One cannot convincingly argue that showbiz and media people are more pernicious than the normal run of politicians in this country. On the contrary, even at their presumed worst, they seem unable to inflict as much damage as the latter. Having neither the genius nor the ruthlessness of professional politicians, they are quite vulnerable to irregular impeachment, impeachment trial abortion, contrived people power and other modalities of political displacement. Unsophisticated, incompetent and indecisive, most showbiz and media people who rise to the level of public authorities cannot be as virulent as the nation’s most accomplished tradpols.

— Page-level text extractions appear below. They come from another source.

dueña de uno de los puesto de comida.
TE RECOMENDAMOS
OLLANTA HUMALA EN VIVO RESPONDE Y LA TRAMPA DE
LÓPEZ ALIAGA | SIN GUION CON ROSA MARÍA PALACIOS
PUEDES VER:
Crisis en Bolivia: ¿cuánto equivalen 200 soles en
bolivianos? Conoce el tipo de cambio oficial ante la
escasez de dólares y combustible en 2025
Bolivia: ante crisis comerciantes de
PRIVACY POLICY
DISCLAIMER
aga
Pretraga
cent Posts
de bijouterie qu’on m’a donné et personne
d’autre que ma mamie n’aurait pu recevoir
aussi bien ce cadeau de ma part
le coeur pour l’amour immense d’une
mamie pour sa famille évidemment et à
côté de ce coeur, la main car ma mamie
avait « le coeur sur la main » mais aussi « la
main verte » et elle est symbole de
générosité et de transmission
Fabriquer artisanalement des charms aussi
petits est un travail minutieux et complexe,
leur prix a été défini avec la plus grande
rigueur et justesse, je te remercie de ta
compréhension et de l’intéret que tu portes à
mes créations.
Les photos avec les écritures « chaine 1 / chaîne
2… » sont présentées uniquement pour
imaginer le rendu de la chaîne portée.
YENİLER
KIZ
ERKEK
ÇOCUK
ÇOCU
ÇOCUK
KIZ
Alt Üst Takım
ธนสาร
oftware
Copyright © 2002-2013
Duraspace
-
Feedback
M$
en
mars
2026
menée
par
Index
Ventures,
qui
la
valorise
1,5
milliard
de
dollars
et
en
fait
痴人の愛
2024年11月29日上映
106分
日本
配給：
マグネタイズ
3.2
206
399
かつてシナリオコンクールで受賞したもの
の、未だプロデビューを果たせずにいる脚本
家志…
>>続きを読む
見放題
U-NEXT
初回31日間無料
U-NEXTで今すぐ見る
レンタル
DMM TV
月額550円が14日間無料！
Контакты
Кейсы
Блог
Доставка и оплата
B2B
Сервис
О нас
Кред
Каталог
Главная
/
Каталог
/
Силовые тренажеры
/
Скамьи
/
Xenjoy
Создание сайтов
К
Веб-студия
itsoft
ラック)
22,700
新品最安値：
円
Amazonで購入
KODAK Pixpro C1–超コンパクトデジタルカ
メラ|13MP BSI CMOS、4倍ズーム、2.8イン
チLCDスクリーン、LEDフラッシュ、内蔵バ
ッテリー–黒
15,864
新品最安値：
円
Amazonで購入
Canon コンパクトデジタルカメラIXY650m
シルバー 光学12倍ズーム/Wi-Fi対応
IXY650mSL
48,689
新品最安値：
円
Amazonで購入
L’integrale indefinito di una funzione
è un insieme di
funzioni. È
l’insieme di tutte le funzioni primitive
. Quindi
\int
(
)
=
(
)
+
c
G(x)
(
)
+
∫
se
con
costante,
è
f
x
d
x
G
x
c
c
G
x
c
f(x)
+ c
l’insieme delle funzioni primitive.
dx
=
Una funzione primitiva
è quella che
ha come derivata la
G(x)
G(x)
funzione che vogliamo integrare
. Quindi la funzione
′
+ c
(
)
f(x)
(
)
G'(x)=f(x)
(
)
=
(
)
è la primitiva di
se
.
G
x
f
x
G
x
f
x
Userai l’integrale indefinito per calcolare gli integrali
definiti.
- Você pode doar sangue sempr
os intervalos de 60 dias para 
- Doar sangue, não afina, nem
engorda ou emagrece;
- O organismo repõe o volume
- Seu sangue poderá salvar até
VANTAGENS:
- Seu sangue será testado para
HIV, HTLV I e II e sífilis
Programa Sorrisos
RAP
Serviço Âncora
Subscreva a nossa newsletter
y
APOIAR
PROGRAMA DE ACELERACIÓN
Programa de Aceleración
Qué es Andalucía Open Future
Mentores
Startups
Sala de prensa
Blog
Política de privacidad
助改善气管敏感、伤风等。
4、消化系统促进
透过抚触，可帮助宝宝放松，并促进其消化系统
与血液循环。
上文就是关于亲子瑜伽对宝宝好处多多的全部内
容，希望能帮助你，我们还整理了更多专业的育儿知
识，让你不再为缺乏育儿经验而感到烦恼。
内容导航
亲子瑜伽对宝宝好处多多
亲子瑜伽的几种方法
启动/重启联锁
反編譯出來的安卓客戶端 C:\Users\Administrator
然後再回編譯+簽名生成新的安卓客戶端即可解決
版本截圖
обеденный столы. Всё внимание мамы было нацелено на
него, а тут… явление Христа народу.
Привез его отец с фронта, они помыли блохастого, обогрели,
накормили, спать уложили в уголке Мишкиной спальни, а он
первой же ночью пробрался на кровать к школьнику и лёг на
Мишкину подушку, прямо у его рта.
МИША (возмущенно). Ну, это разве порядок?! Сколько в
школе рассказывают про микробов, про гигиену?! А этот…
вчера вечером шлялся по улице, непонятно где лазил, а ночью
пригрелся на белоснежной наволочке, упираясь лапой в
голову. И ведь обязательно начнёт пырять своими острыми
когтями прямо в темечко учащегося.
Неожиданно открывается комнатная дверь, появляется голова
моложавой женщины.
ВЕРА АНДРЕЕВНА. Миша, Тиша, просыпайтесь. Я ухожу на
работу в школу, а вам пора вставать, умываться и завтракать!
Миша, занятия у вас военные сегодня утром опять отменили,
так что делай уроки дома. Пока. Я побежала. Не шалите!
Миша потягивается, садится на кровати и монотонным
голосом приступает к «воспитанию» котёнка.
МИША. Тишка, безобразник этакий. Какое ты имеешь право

There is another reason for why Filipinos should not lose much sleep over the entry of showbiz and media people in this country’s electoral politics. One must recognize that democratization is inevitably served whenever governance becomes the province of more people, more so when these people had been traditionally excluded from active rule. Instead of remaining the exclusive preserve of frivolous socialites, patronizing elites and dominant oligarchs, Philippine politics actually appears to be opening up and thus sports a more catholic line of public authorities. Perhaps also as a reflection of difficult times and the desperate need for humor, entertainers have scored well with the traditional authorities as well as the mostly marginalized public. The national administration and the opposition are obviously in active competition for popular personalities who could be drafted as party candidates for the coming elections.

One must be optimistic about the ultimately progressive thrusts of such democratization. If comics, clowns and other comedians are able to join other showbiz and media personalities in national governance, one can be hopeful that many more among our ordinary people could find themselves similarly empowered. Who knows, in another fifty or a hundred years, a truly democratic Philippine republic might well evolve!

There is a final reason for national hopefulness. Filipinos have survived everything and everyone in the course of the past five hundred years. There is no reason why they cannot survive the worst that showbiz and media politics could inflict on their nation now.

One must not lose much sleep over those things s/he cannot avoid confronting. A good sleep fortifies and helps one survive much better.